ABOUT THIS TASK: Reproduce every record below exactly as written, leaving out any pictures.

DATASET EXCERPTS:
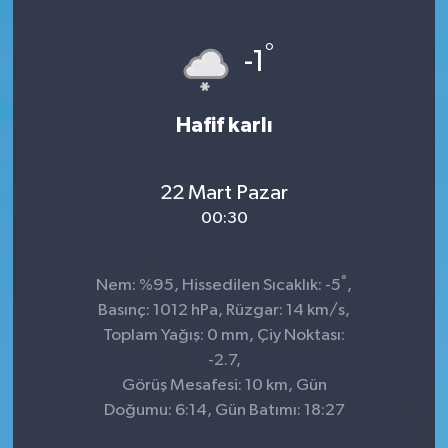
°
-1
Hafif karlı
22 Mart Pazar
00:30
°
Nem: %95, Hissedilen Sıcaklık: -5
,
Basınç: 1012 hPa, Rüzgar: 14 km/s,
Toplam Yağış: 0 mm, Çiy Noktası:
-2.7,
Görüş Mesafesi: 10 km, Gün
Doğumu: 6:14, Gün Batımı: 18:27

RESPONSE:
°
-1
Hafif karlı
22 Mart Pazar
00:30
°
Nem: %95, Hissedilen Sıcaklık: -5
,
Basınç: 1012 hPa, Rüzgar: 14 km/s,
Toplam Yağış: 0 mm, Çiy Noktası:
-2.7,
Görüş Mesafesi: 10 km, Gün
Doğumu: 6:14, Gün Batımı: 18:27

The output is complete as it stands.